Information ->
■ ■ ■ ■ ■

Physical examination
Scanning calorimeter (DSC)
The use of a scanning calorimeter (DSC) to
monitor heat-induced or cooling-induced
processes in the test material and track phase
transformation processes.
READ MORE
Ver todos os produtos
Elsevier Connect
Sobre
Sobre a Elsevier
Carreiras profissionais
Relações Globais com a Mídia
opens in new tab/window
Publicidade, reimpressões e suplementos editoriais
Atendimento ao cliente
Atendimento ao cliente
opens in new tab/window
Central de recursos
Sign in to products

■ ■ ■ ■ ■

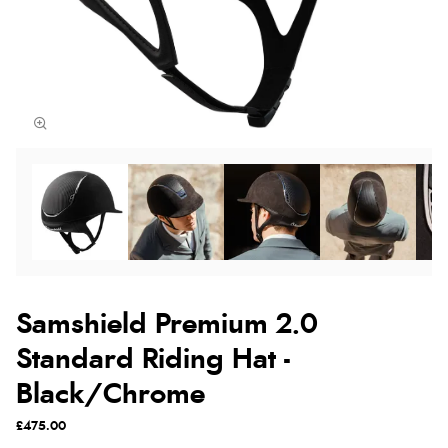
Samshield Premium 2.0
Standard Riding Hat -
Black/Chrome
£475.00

■ ■ ■ ■ ■

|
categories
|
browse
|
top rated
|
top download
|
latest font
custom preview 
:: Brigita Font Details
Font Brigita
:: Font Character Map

■ ■ ■ ■ ■

Directions for this task -> Across the whole listing above, find every line with the string "calorimeter" and copy it.

Exercise answer ->
Scanning calorimeter (DSC)
The use of a scanning calorimeter (DSC) to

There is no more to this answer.